This week Just Asia begins with the Philippines, where police shot dead 14 farmers in Negros island on Sunday. While rights groups called this a ‘massacre’, authorities said it was a legitimate operation against suspected communist rebels. According to the police, the 14 men shot at officers with search warrants for illegal firearms, prompting them to return fire. Rights groups however, insist the men were ‘farmers asserting their rights to land’, the latest victims caught up in a violent crackdown under President Rodrigo Duterte.
Next, Thailand conducted its first post-coup general election on 24 March 2019. The results have not been announced yet however, creating chaos and confusion in the country. Thai youth who voted for the first time in this election are particularly unhappy. As a result, students from at least 19 universities are demanding the removal of the Election Commission of Thailand. On March 31, at least 4,000 signatures were collected, and the students hope to put forth their arguments to both the public and government agencies, showing how this election was not free and fair.
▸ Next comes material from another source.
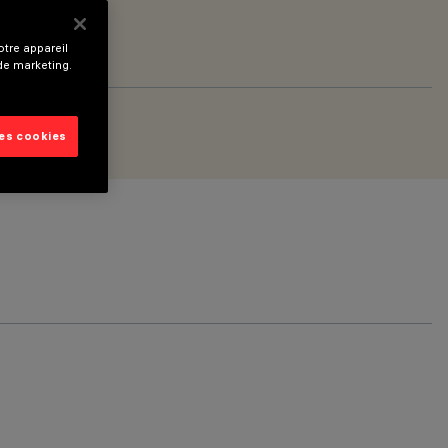
tre appareil
 de marketing.
les cookies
Moving to Indonesia, there is great concern regarding the neutrality of the presidential elections to be held on April 17. Adjunct Commissioner of Police in the Garut Chief Police Office, Garut regency, West Java province, Sulman Azis, told the media and national human right organizations that he was ordered by the Garut Police Commander to support presidential candidate Mr. Joko Widodo. Azis’ statement triggered a national discourse regarding the presidential election’s accountability, given that the police force is not neutral.
Bangladesh told the UN Security Council last month that it would no longer take in anymore Rohingya refugees from Burma. Bangladesh is now sheltering more than a million Rohingya refugees in camps, some 700,000 of whom arrived since August 2017, fleeing a military-led crackdown in Rakhine state. Just Asia speaks to Kirity Roy, activist at MASUM, a human rights group in India, who says Bangladesh, Burma and the UN have all failed the Rohingya. Roy says Bangladesh presents a different image to the world, and a different image to the Rohingya.
Lastly, Pakistan will no longer try civilians in special military courts, a measure put in place earlier to help the government curb terror attacks. Their mandate apparently ended Monday, and there was no consensus in parliament to extend them. Rights groups have long called for an end to these military trials, which caused numerous rights violations, including denial of the right to counsel of choice; failure to disclose the charges against the accused; denial of a public hearing; and a very high number of convictions based on “confessions”. Terrorism cases will now be handled by Pakistan’s regular courts.